Mass Murder Is the Problem
by Anthony Gregory
The emerging profile of Anders Behring Breivik is not what was first expected. On Friday, President Obama and the mainstream media immediately jumped on the murder of 92 people in Norway to affirm the war on terror’s importance. Putting aside the establishment’s tendency to cite both failures and presumed successes, both acts of mass violence that came to fruition and ones that were preempted, as vindication of the war on terror, we should note that the administration was politicizing an atrocity in the only way that it is ever considered appropriate: The state can respectably pat its soldiers and enforcers on the back for their waging wars and bashing heads; all other political points made in the light of mass death are considered gauche.
Yet as it turns out, the alleged murderer is not the Islamist that so many assumed.

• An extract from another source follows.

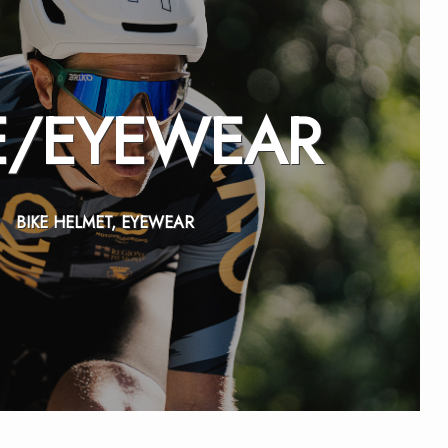
E/
EYEWEAR
BIKE HELMET, EYEWEAR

He was, instead, an anti-Islamist of the very sort that has become commonplace in the last decade. He is a Christian nationalist worried that Muslims will overtake the West. He enjoyed the same neoconservative blogs read by millions of Americans. Despite this, his act continues to be spun as a reason to worry about al Qaeda’s supposed influence in inspiring acts of mass violence, rather than as a warning about the threat of anti-Islamism.
And that threat is real. Many Americans think that Muslims should be outright prohibited from building mosques in the United States. At least one Republican presidential candidate has articulated this position unambiguously. Conservatives ludicrously warn that Muslims will impose Sharia law through the U.S. court system, abolishing American liberty. Anyone who reads conservative message boards can sense the possibility that we are one dirty bomb away from seeing our Muslim neighbors rounded up and sent to camps. The hundreds seized without due process and detained for months after 9/11 are forgotten, but their story reminds us of how fragile liberty and tolerance can be.